Argos, de la Casa de Ulises
Aclaro que no soy “canático” de ningún equipo, veo con mi manada los partidos, pero no le ladro a uno en particular; cuando era cachorro me vestían con una camiseta de los Cowboys, de Dallas, pero era fútbol americano, no el nuestro.
Por eso me entusiasmé mucho cuando escuché que íbamos a una “mejenga”, como dicen los humanos; aunque parezca un juego, para ellos es una batalla, corren de un lado a otro detrás de una bola, gritan, discuten y se enojan.
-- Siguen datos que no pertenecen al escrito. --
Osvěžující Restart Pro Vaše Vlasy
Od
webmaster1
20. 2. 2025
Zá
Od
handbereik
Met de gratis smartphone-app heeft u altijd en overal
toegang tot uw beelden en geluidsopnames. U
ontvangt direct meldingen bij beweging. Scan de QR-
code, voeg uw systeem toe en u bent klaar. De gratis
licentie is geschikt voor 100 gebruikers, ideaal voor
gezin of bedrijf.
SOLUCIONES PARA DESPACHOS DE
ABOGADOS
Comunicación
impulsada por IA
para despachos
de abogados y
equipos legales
La mañana soleada prometía un buen ambiente para que los “fiebres” quemaran ansias, antes de la Gran Final del campeonato; nunca he ido a un estadio, porque en la tele se ve espectacular, y -la verdad- estoy más cómodo en mi cama.
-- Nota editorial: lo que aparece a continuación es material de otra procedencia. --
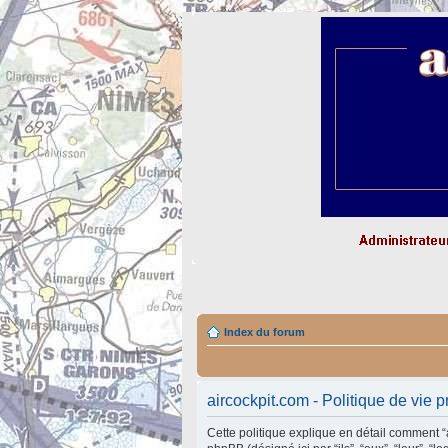
Index du forum
aircockpit.com - Politique de vie p
Cette politique explique en détail comment “air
Algunos camaradas disfrutan de perseguir las bolas, sin importar el tamaño; incluso pueden patearlas o morderlas, hasta estallarlas, y después les quedan pegadas entres los colmillos, y es difícil sacárselas.
El fútbol es un deporte, pero algunas personas son muy apasionadas y pierden el control emocional o racional si su divisa pierde; no veo motivo para enojarse, es un juego y todo puede pasar, menos que los dos ganen.
Mientras los sapiens intentaban hacer florituras con la bola, se gritaban unos a otros, reclamaban y liberaban tensiones, mejor hice una siesta sobre una banqueta, y después me revolqué entre la hierba.
Los olores fuertes y descompuestos me encantan, así que terminé oliendo a zorrillo, y apenas llegué a la casa pasé directo al baño; me acosté en mi paño favorito a recibir sol y secarme.
Reflexioné sobre los cuidados que deben tener los humanos en esas tardes o noches de fútbol, sobre todo con nosotros, porque en medio de la algarabía casera, se olvidan que todo lo observamos y reaccionamos.
Nuestro organismo es diferente; a veces dejan en el suelo bebidas gaseosas -que tienen exceso de azúcar-, o residuos de licores, y en un descuido podemos chupar los restos, y eso nos daña los riñones.
Ni hablar de los aderezos como guacamole, chiles, salsas, papas fritas, restos de pizzas o hamburguesas; esos olores son adictivos y mientras celebran un gol, les damos un ñangazo y al buche.
Además está el ruido, que nos altera. Entiendo que la manada se convierte en jauría cuando hay penal, tiro libre o una jugada peligrosa, y los gritos, música, aplausos, pisotones nos ponen ansiosos, y nos escondemos.
Fuera de la comida y el sonido, a veces lo peor son los insultos y maldiciones, si el juego no resulta como el humano quería, eso genera mucha frustración y si no se sabe controlar, salimos rascando.
Los caninos somos expertos en leer el lenguaje corporal, captamos los cambios emocionales, y si alguien de la manada gesticula fuerte -enojado o feliz- lanza alaridos al árbitro y patalea, nosotros ladramos y aullamos.
Jugar es divertido; al final solo importa que la manada la pasó bien, ganar o perder no tiene porque hacernos sentir bien o mal, igual hay que seguir viviendo.